GOAL OF THE EXERCISE
The exercise asks you to copy every line below in which "Public" appears.

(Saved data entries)
####################

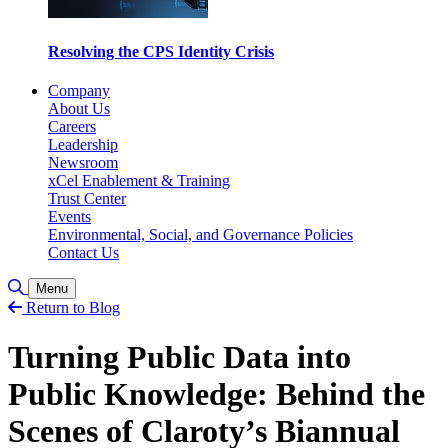
Resolving the CPS Identity Crisis
Company
About Us
Careers
Leadership
Newsroom
xCel Enablement & Training
Trust Center
Events
Environmental, Social, and Governance Policies
Contact Us
Toggle Search
Menu
Return to Blog
Turning Public Data into
Public Knowledge: Behind the
Scenes of Claroty’s Biannual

####################

TASK ANSWER
Turning Public Data into
Public Knowledge: Behind the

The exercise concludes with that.